True enough, while newspapers around the country were maligning Poe’s name, Philadelphia’s Quaker City Weekly was blasting a clarion to defend it: “As an author, his name will live, while three-fourths of the bastard critics and mongrel authors of the present day go down to nothingness and night.” Poe still had friends in Philadelphia.
Great story, gorgeously written. Bring your own shovel.
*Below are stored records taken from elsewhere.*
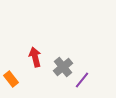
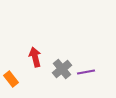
gray cross: moved 1 px left, 2 px down
purple line: moved 4 px right, 8 px up; rotated 42 degrees clockwise
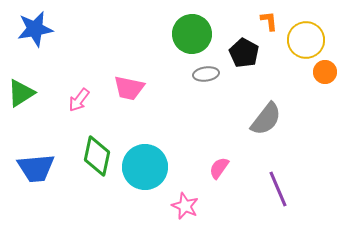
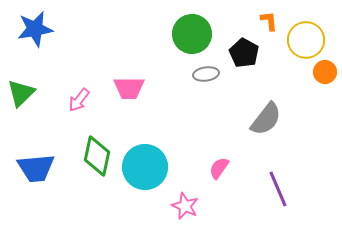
pink trapezoid: rotated 12 degrees counterclockwise
green triangle: rotated 12 degrees counterclockwise
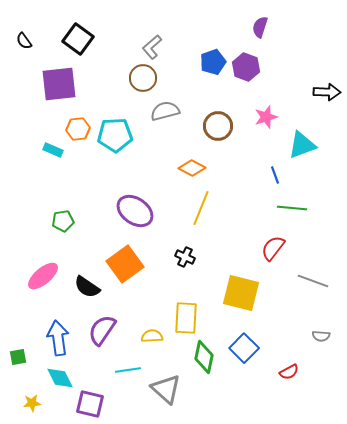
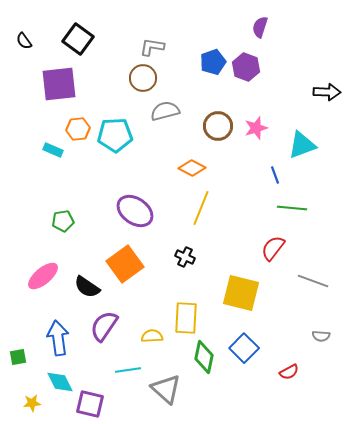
gray L-shape at (152, 47): rotated 50 degrees clockwise
pink star at (266, 117): moved 10 px left, 11 px down
purple semicircle at (102, 330): moved 2 px right, 4 px up
cyan diamond at (60, 378): moved 4 px down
Ignore the rantings from Baltimore.
PHILADELPHIA WEEKLY: “It’s a fight for minds,” is how one of the founders of Soul Genesis, an online indie-rap non-label launching this week, describes the growing movement to wrest rap music and hip-hop culture in general from the grip of bitches, hoes, and the bling-lovin’ criminals who love them. Kia Gregory looks at the state of hip-hop as an artistic, intellectual enterprise. Interestingly, the ghetto-fab thing image of black America seems to be selling better overseas than here:
For 50 [Cent], his Curtis album features songs like “My Gun Go Off,” “Man Down,” “I’ll Still Kill,” “Fully Loaded Clip” and “Curtis 187.” As with his previous albums, the rapper known for his nine gunshot wounds glamorizes a lavish world of violence and sex.
“50’s act is tired,” says Temple University urban education professor Marc Lamont Hill, who’s teaching a class on Jay-Z and Nas. “But he outsold Kanye in Europe, and around the world he’s still a phenomenon.”
Gregory does a great job of addressing the broader, indeed universal, implications of hip-hop’s commercial degradation, then refocuses it back to Philly. Thank you, Fiddy, for producing an album of such predictable wrong-headedness it has become instant shorthand for everything wrong with hip-hop.
For the founders of Soul Genesis, hip-hop’s social commentary has devolved from Public Enemy’s black CNN mindset to 50’s get-rich-or-die-trying formula.
“Dude, what are you doing?” Ewell says of the Curtis album. “This is your fourth album and you’re still rapping about killing. It just shows a lack of creativity that you see in the quality of music. You’re actually emulating yourself circa 2001.”
INSIDE THE BOOK
CP: Now here’s a yummy idea — the food being served inside Philadelphia schools should come from local growers ! Brian Hickey goes all in for Obama; Count Amorosi lets you know, if you didn’t already, that Brodzick’s out at PhilebrityTV. JoJo tells us they’ll be self-producing nearly everything instead.
PW: Former Daily News photog hates the Eagles because Duce Staley once insulted him, one wonders why he’s not mad at his former employer for standing up for him instead. DMac on PMH’s Bono-pallooza; a horror story about L&I, the agency everyone knows is totally fucked but somehow, nobody ever fixes.